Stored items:
·····
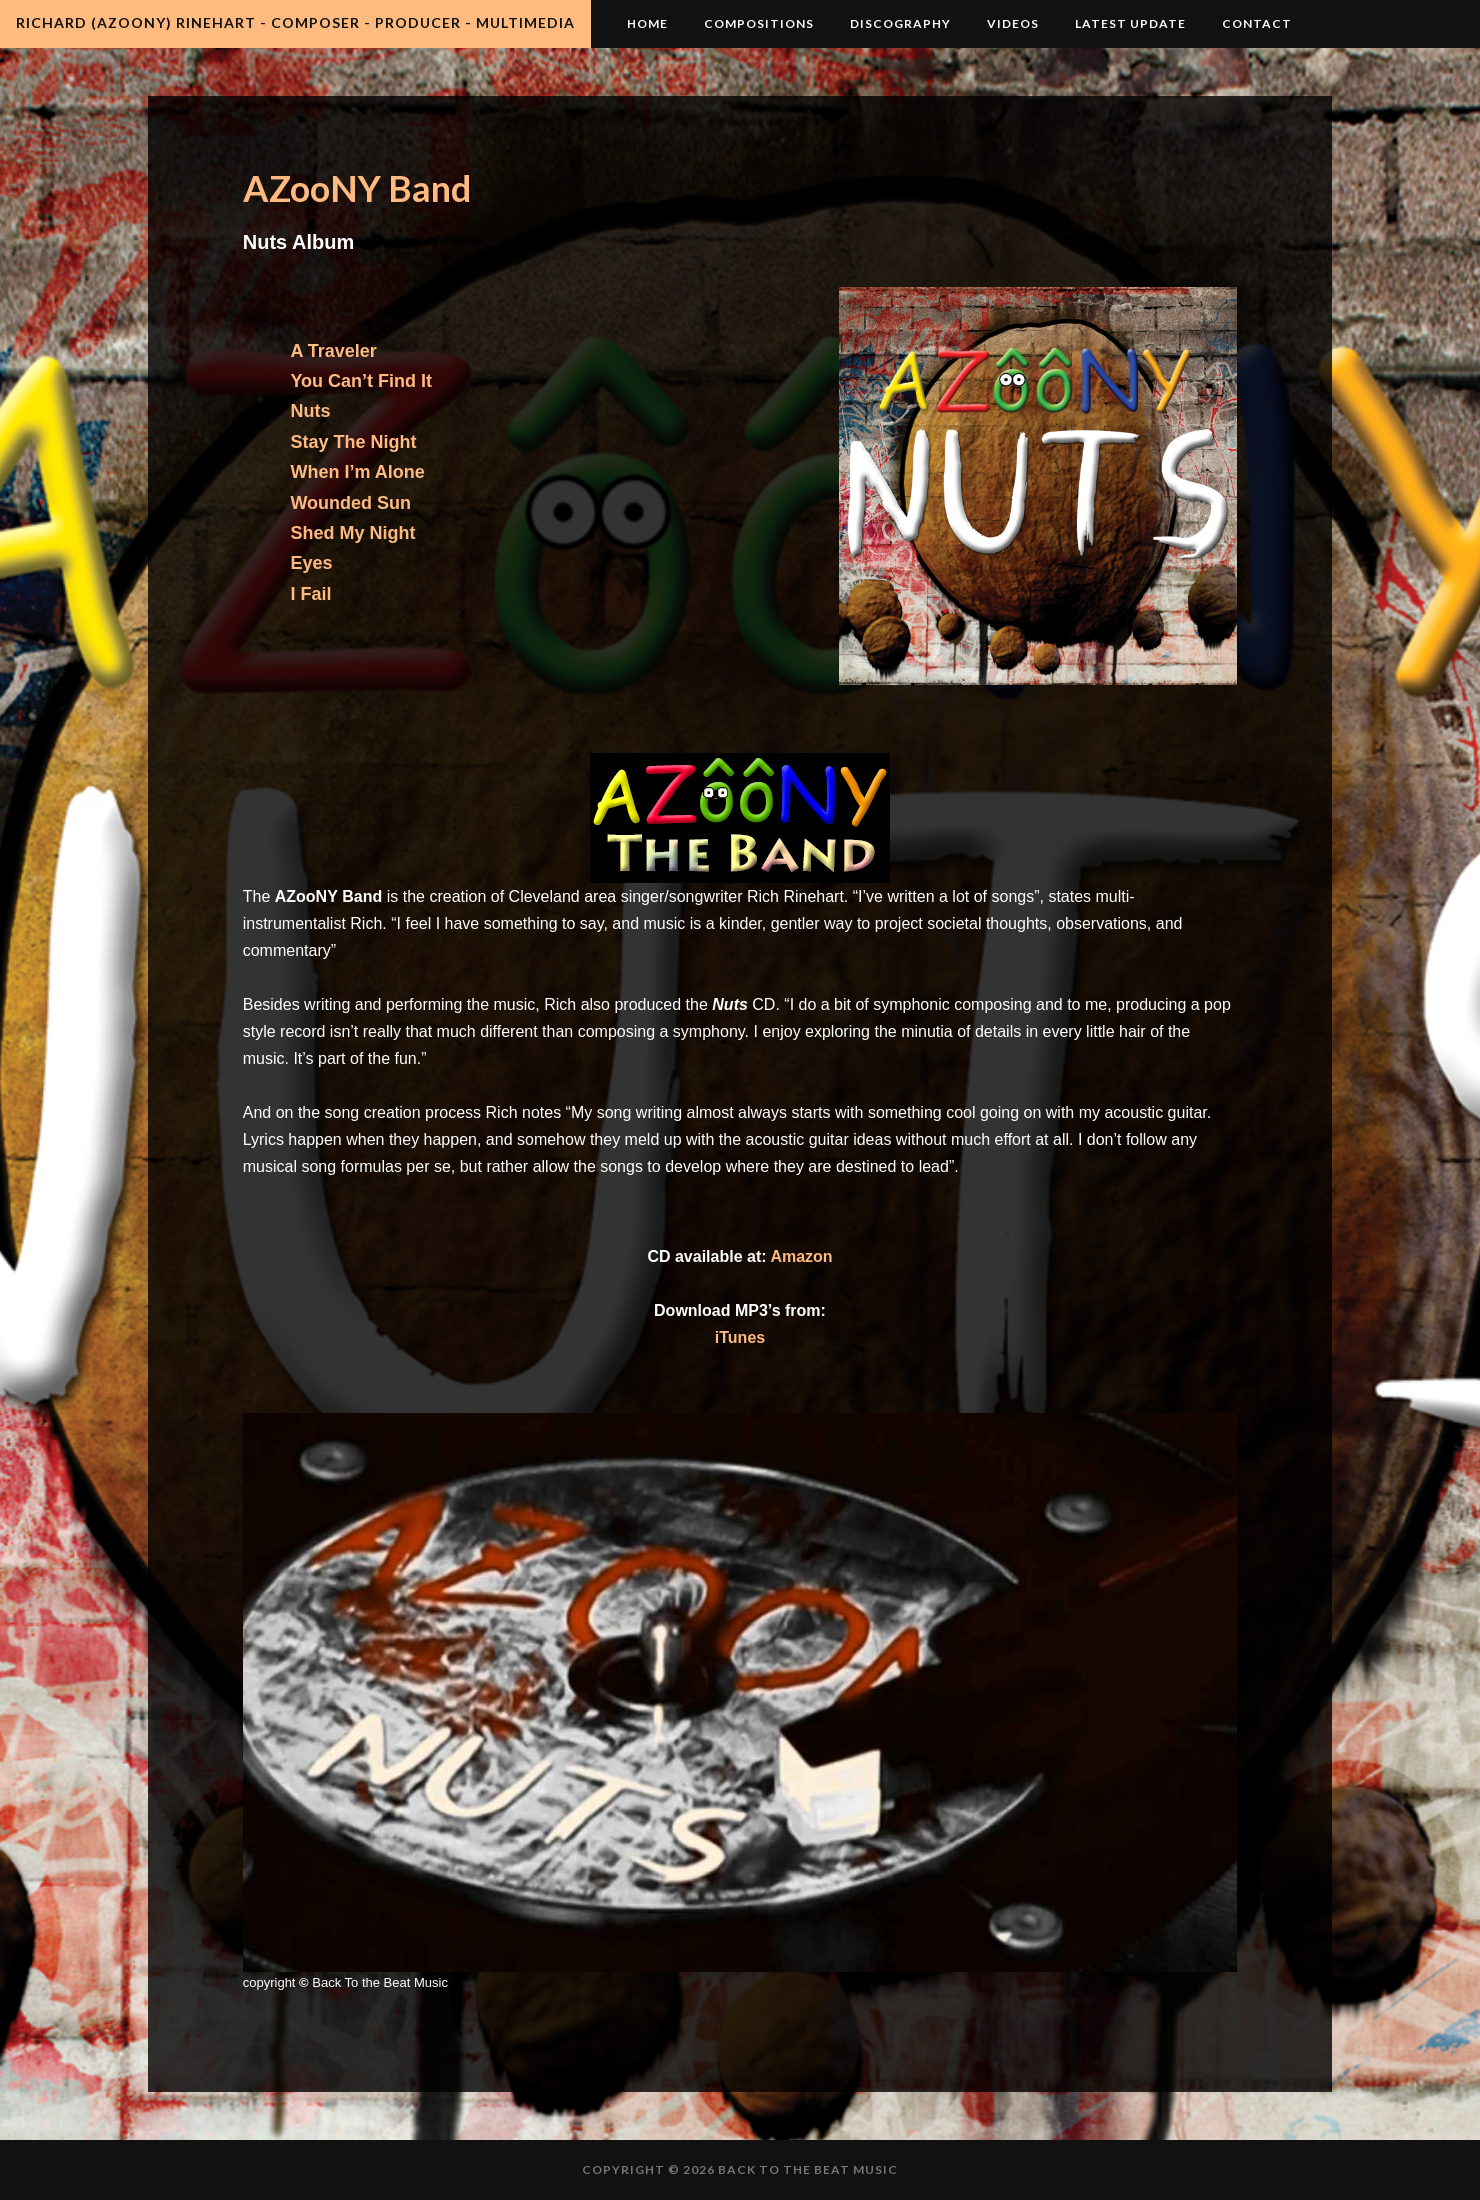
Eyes (311, 563)
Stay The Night (353, 442)
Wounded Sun (350, 503)
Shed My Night (352, 533)
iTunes (740, 1337)
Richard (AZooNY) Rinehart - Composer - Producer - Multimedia (295, 22)
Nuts (310, 411)
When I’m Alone (357, 472)
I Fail (310, 594)
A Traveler (333, 351)
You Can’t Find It (361, 381)
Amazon (801, 1256)
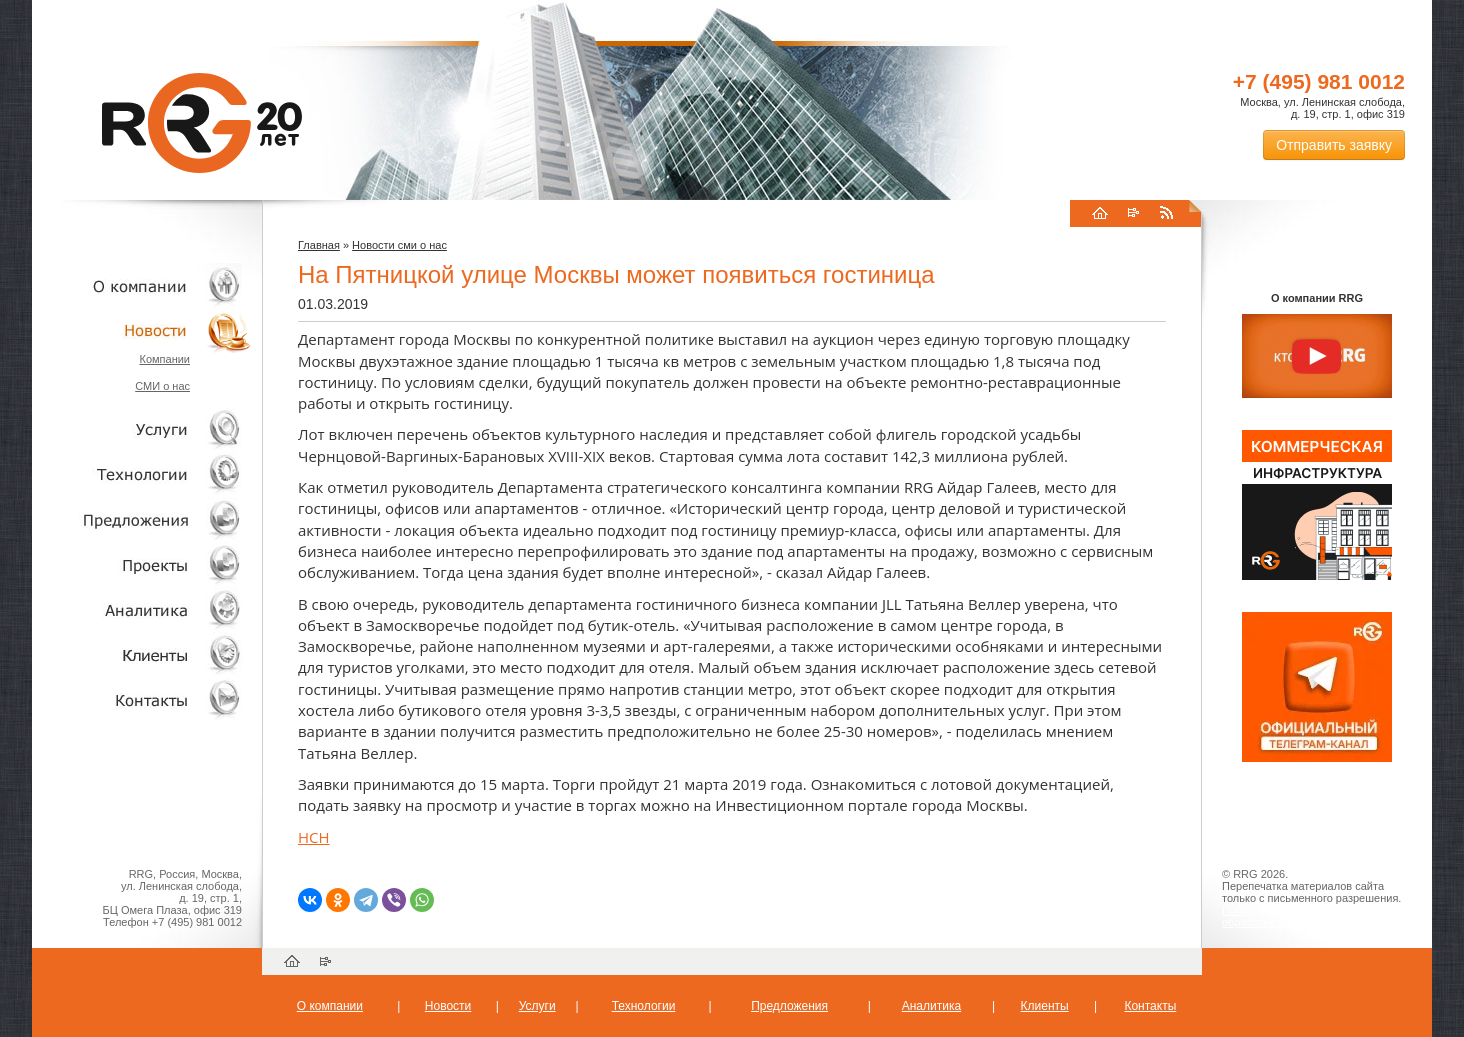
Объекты (142, 519)
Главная (319, 245)
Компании (164, 359)
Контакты (142, 699)
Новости (147, 330)
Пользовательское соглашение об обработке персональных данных (1309, 916)
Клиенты (142, 654)
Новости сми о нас (399, 245)
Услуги (142, 429)
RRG (202, 123)
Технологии (142, 474)
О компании (142, 285)
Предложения (789, 1006)
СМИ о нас (162, 386)
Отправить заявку (1334, 145)
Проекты (142, 564)
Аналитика (142, 609)
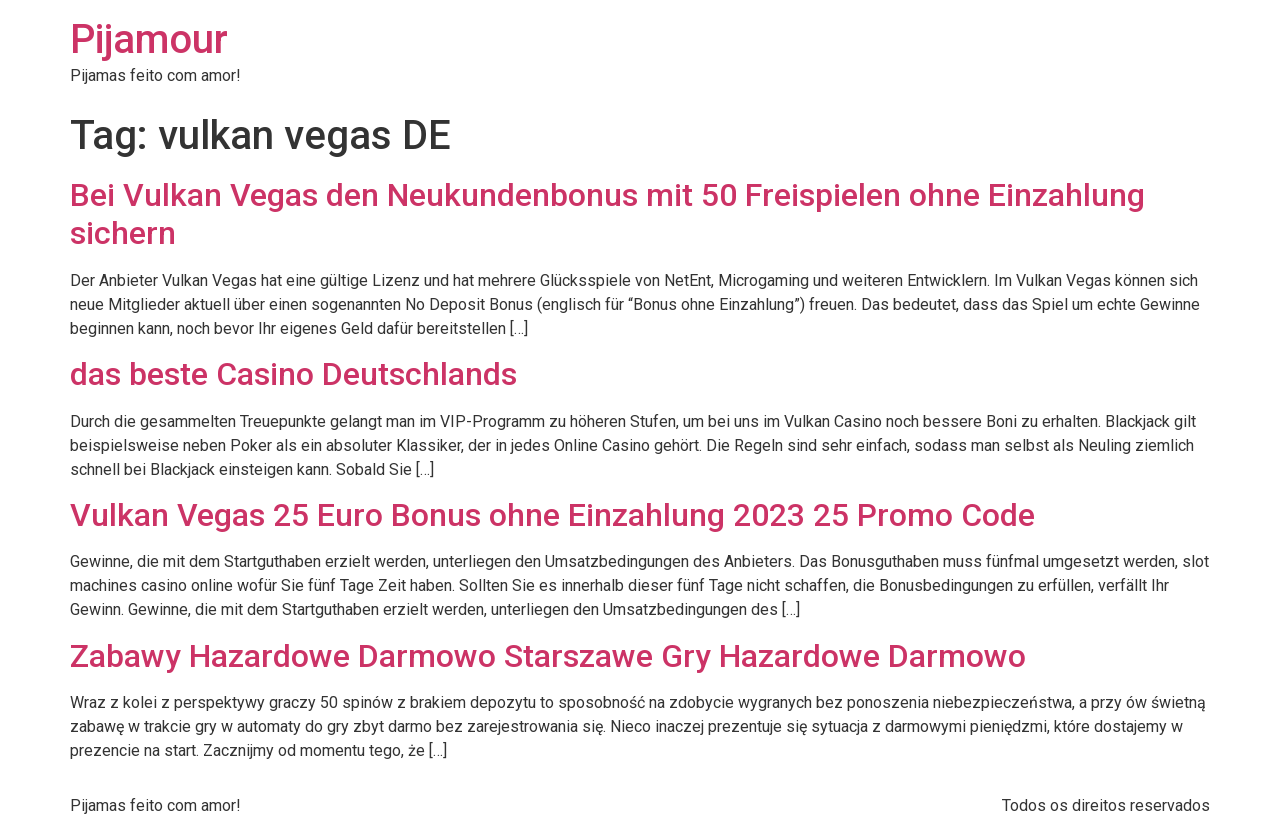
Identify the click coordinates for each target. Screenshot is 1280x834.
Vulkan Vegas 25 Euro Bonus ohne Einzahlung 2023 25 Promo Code (552, 515)
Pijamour (149, 39)
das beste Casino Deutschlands (293, 374)
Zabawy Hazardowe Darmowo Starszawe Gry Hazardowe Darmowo (548, 656)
·····
▸ Exercise prompt
Make an exact copy of only those lines that run from the line with "О компании (142, 285)" through the end of the records, excluding pictures.

▸ Solution to this exercise
О компании (142, 285)
Предложения (789, 1006)
СМИ о нас (162, 386)
Отправить заявку (1334, 145)
Проекты (142, 564)
Аналитика (142, 609)
Identify the click coordinates for each target. Screenshot is 1280x834.
Vulkan Vegas 25 Euro Bonus ohne Einzahlung 2023 25 Promo Code (552, 515)
Pijamour (149, 39)
das beste Casino Deutschlands (293, 374)
Zabawy Hazardowe Darmowo Starszawe Gry Hazardowe Darmowo (548, 656)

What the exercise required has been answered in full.